Banks Tightening Lending Terms to Businesses
Over half of the 54 U.S. banks surveyed said that their institutions have put stricter standards on commercial and industrial loans and credit lines to large and medium-size firms. Sixty percent had done so in the period preceding the January survey. Nearly as many banks, 43 percent, reported they had tightened conditions on similar loans to small businesses, the Fed said. No bank said it had eased terms for either class of business borrower.
When banks tighten terms on business loans, they may do more than raise interest rates. For example, if some form of collateral, such as equipment or inventories, backs the loan the bank may ask for more to be pledged. The size of a line of credit may be reduced. And if a company is required to keep part of the loan proceeds on deposit in the bank in what is called a compensating balance, that balance may be increased.
Tighter terms do not necessarily mean that small-business borrowers are paying higher interest rates than they were three months ago.

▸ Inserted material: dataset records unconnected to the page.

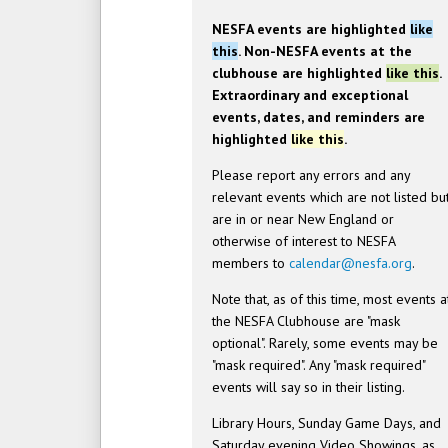
NESFA events are highlighted
like
this
. Non-NESFA events at the
clubhouse are highlighted
like this
.
Extraordinary and exceptional
events, dates, and reminders are
highlighted
like this
.
Please report any errors and any
relevant events which are not listed bu
are in or near New England or
otherwise of interest to NESFA
members to
calendar@nesfa.org
.
Note that, as of this time, most events a
the NESFA Clubhouse are "mask
optional". Rarely, some events may be
"mask required". Any "mask required"
events will say so in their listing.
Library Hours, Sunday Game Days, and
Saturday evening Video Showings, as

Many small-business loans are tied directly to banks' prime lending rate, with loan rates frequently stated in terms of the prime rate plus a spread of one or more percentage points.
"As in the previous survey, about two-thirds of the domestic respondents said that they had raised premiums on riskier loans to large and middle-market firms at least somewhat, including a significant fraction that had widened these spreads considerably," the survey summary said. "For small firms, 48 percent of banks reported charging somewhat higher premiums on riskier loans and 10 percent increased their premiums considerably."
The loan officers, who routinely track their borrowers' ability to keep their loans current, said they were finding that some companies that previously were seen as very creditworthy were showing financial strain.
Fed Chairman Alan Greenspan has urged bankers not to become so over cautious that they deny loans to creditworthy firms.